The LLaMA and LLaMA 2 model released by Meta/Facebook is available on GitHub and there’s a guide to help you using it. Of course, from Meta, this model is using PyTorch. But surprisingly, the repo on GitHub is very short that you can read and understand it in a day or two.

The structure of the repo is as follows. It is the LLaMA 2 model in its main branch. The older version is moved to another branch:


This is just the model code. To use it, such as to pretrain it from scratch (if you have such resources) or fine-tune it, you need to look into the scripts on the repo llama-recipes.


All language model for text should start with a tokenizer that breaks a string into tokens. In LLaMA 2, the defines the class Tokenizer with the encode() and decode() methods.

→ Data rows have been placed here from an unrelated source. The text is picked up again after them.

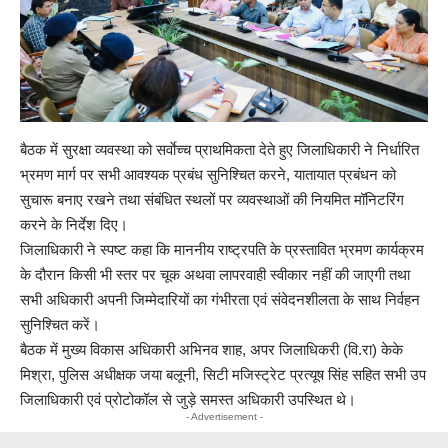
बैठक में सुरक्षा व्यवस्था को सर्वाेच्च प्राथमिकता देते हुए जिलाधिकारी ने निर्धारित
भ्रमण मार्ग पर सभी आवश्यक प्रबंध सुनिश्चित करने, यातायात प्रबंधन को
सुचारू बनाए रखने तथा संबंधित स्थलों पर व्यवस्थाओं की नियमित मॉनिटरिंग
करने के निर्देश दिए।
जिलाधिकारी ने स्पष्ट कहा कि माननीय राष्ट्रपति के प्रस्तावित भ्रमण कार्यक्रम
के दौरान किसी भी स्तर पर चूक अथवा लापरवाही स्वीकार नहीं की जाएगी तथा
सभी अधिकारी अपनी जिम्मेदारियों का गंभीरता एवं संवेदनशीलता के साथ निर्वहन
सुनिश्चित करें।
बैठक में मुख्य विकास अधिकारी अभिनव शाह, अपर जिलाधिकरी (वि.रा) केके
मिश्रा, पुलिस अधीक्षक जया बलूनी, सिटी मजिस्ट्रेट प्रत्यूष सिंह सहित सभी उप
जिलाधिकारी एवं प्रोटोकॉल से जुड़े समस्त अधिकारी उपस्थित थे।
- Advertisement -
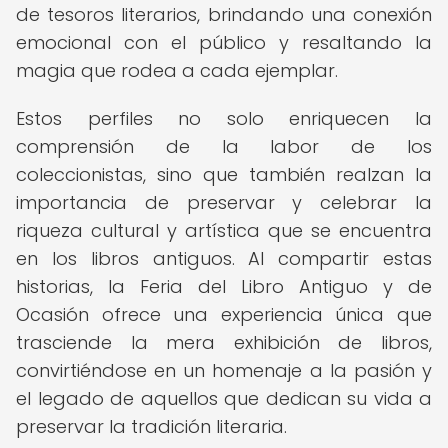
de tesoros literarios, brindando una conexión
emocional con el público y resaltando la
magia que rodea a cada ejemplar.
Estos perfiles no solo enriquecen la
comprensión de la labor de los
coleccionistas, sino que también realzan la
importancia de preservar y celebrar la
riqueza cultural y artística que se encuentra
en los libros antiguos. Al compartir estas
historias, la Feria del Libro Antiguo y de
Ocasión ofrece una experiencia única que
trasciende la mera exhibición de libros,
convirtiéndose en un homenaje a la pasión y
el legado de aquellos que dedican su vida a
preservar la tradición literaria.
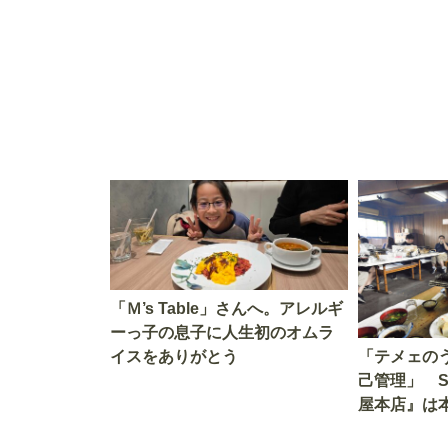
「Ｍ’s Table」さんへ。アレルギ
ーっ子の息子に人生初のオムラ
イスをありがとう
「テメェの
己管理」 
屋本店』は
か!? いざ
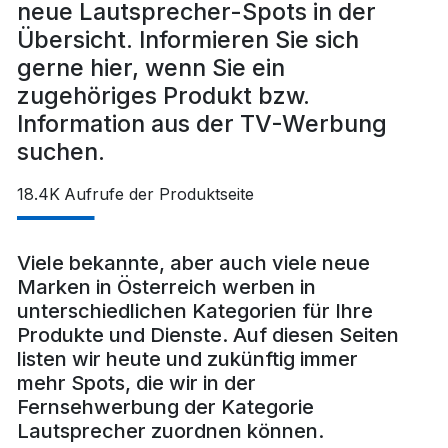
neue Lautsprecher-Spots in der
Übersicht. Informieren Sie sich
gerne hier, wenn Sie ein
zugehöriges Produkt bzw.
Information aus der TV-Werbung
suchen.
18.4K
Aufrufe der Produktseite
Viele bekannte, aber auch viele neue
Marken in Österreich werben in
unterschiedlichen Kategorien für Ihre
Produkte und Dienste. Auf diesen Seiten
listen wir heute und zukünftig immer
mehr Spots, die wir in der
Fernsehwerbung der Kategorie
Lautsprecher zuordnen können.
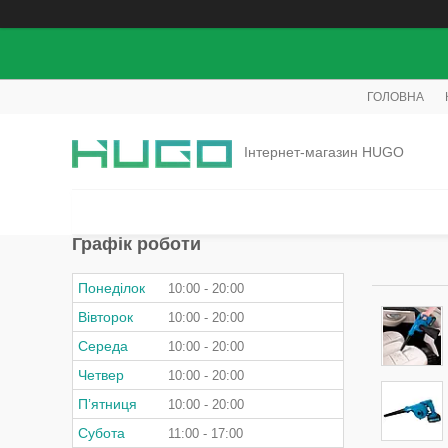
ГОЛОВНА
Інтернет-магазин HUGO
Графік роботи
Понеділок
10:00
20:00
Вівторок
10:00
20:00
Середа
10:00
20:00
Четвер
10:00
20:00
Пʼятниця
10:00
20:00
Субота
11:00
17:00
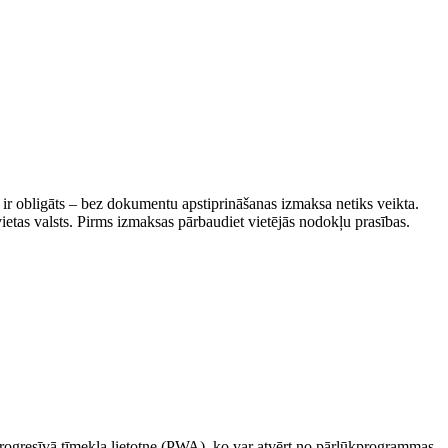
ir obligāts – bez dokumentu apstiprināšanas izmaksa netiks veikta.
ietas valsts. Pirms izmaksas pārbaudiet vietējās nodokļu prasības.
 progresīvā tīmekļa lietotne (PWA), ko var atvērt no pārlūkprogrammas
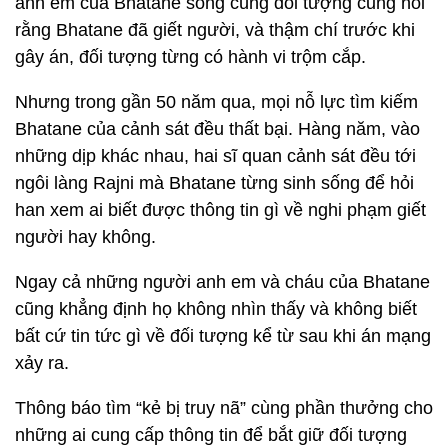
anh em của Bhatane sống cùng đối tượng cũng nói
rằng Bhatane đã giết người, và thậm chí trước khi
gây án, đối tượng từng có hành vi trộm cắp.
Nhưng trong gần 50 năm qua, mọi nỗ lực tìm kiếm
Bhatane của cảnh sát đều thất bại. Hàng năm, vào
những dịp khác nhau, hai sĩ quan cảnh sát đều tới
ngôi làng Rajni mà Bhatane từng sinh sống để hỏi
han xem ai biết được thông tin gì về nghi phạm giết
người hay không.
Ngay cả những người anh em và cháu của Bhatane
cũng khẳng định họ không nhìn thấy và không biết
bất cứ tin tức gì về đối tượng kể từ sau khi án mạng
xảy ra.
Thông báo tìm “kẻ bị truy nã” cùng phần thưởng cho
những ai cung cấp thông tin để bắt giữ đối tượng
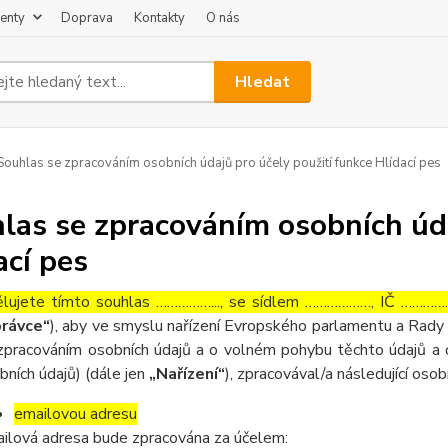
enty
Doprava
Kontakty
O nás
Hledat
ouhlas se zpracováním osobních údajů pro účely použití funkce Hlídací pes
las se zpracováním osobních úda
ací pes
lujete tímto souhlas ……………..., se sídlem ………………, IČ ……………
rávce“
), aby ve smyslu nařízení Evropského parlamentu a Rady 
zpracováním osobních údajů a o volném pohybu těchto údajů a 
bních údajů) (dále jen
„Nařízení“
), zpracovával/a následující osob
emailovou adresu
ilová adresa bude zpracována za účelem:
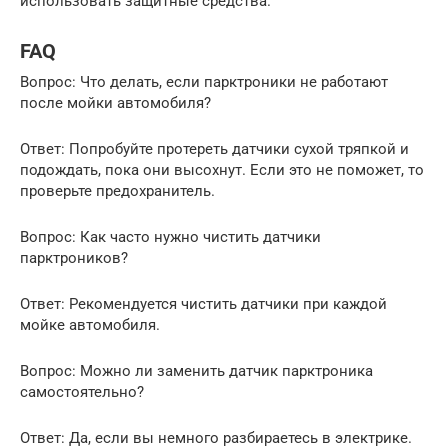
использовать защитные средства.
FAQ
Вопрос: Что делать, если парктроники не работают
после мойки автомобиля?
Ответ: Попробуйте протереть датчики сухой тряпкой и
подождать, пока они высохнут. Если это не поможет, то
проверьте предохранитель.
Вопрос: Как часто нужно чистить датчики
парктроников?
Ответ: Рекомендуется чистить датчики при каждой
мойке автомобиля.
Вопрос: Можно ли заменить датчик парктроника
самостоятельно?
Ответ: Да, если вы немного разбираетесь в электрике.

The LLaMA tokenizer uses SentencePiece model, which is based on BPE and Unigram. It added the BOS, EOS, and PAD as special tokens. The tokens are numbered as integer, which the encode and decode functions are to convert between a string and a list of such integers.


There are several building block functions defined in the

The static one is the dataclass ModelArgs, which holds the parameters for inference or construction of the model. The default are:

  • dim = 4096
  • n_heads = n_layers = 32
  • max_seq_len = 2048, but this number is doubled in the model, hence effective sequence length limit is 4096

The building block functions are described one by one as follows:

Position encoding

The LLaMA model uses RoPE as the position encoding. Essentially it performs complex multiplication $xe^{it}$ for input $x$ and position $t$. The $e^{it}$ part is pre-computed and cached, up to the max sequence length, in the following function:

def precompute_freqs_cis(dim: int, end: int, theta: float = 10000.0):
    freqs = 1.0 / (theta ** (torch.arange(0, dim, 2)[: (dim // 2)].float() / dim))
    t = torch.arange(end, device=freqs.device)
    freqs = torch.outer(t, freqs).float()
    freqs_cis = torch.polar(torch.ones_like(freqs), freqs)  # complex64
    return freqs_cis

which the function torch.polar(x,t) computes $xe^{it}$, and $x=1$ here. The output of this function is a tensor of shape $T\times D$. When it is used, the input tensor is usually in the shape of $N\times T\times d$ for a batch of $N$ sequences. To perform element-wise multiplication of the position encoding tensor and the input tensor, the following function is used to reshape the position encoding tensor to fit the input tensor using view():

def reshape_for_broadcast(freqs_cis: torch.Tensor, x: torch.Tensor):
    ndim = x.ndim
    assert 0 <= 1 < ndim
    assert freqs_cis.shape == (x.shape[1], x.shape[-1])
    shape = [d if i == 1 or i == ndim - 1 else 1 for i, d in enumerate(x.shape)]
    return freqs_cis.view(*shape)

In most cases, the above function is to add a new dimension as the first axis to the position encoding. The actual rotary embedding operation is defined in another function:

def apply_rotary_emb(
    xq: torch.Tensor,
    xk: torch.Tensor,
    freqs_cis: torch.Tensor,
) -> Tuple[torch.Tensor, torch.Tensor]:
    xq_ = torch.view_as_complex(xq.float().reshape(*xq.shape[:-1], -1, 2))
    xk_ = torch.view_as_complex(xk.float().reshape(*xk.shape[:-1], -1, 2))
    freqs_cis = reshape_for_broadcast(freqs_cis, xq_)
    xq_out = torch.view_as_real(xq_ * freqs_cis).flatten(3)
    xk_out = torch.view_as_real(xk_ * freqs_cis).flatten(3)
    return xq_out.type_as(xq), xk_out.type_as(xk)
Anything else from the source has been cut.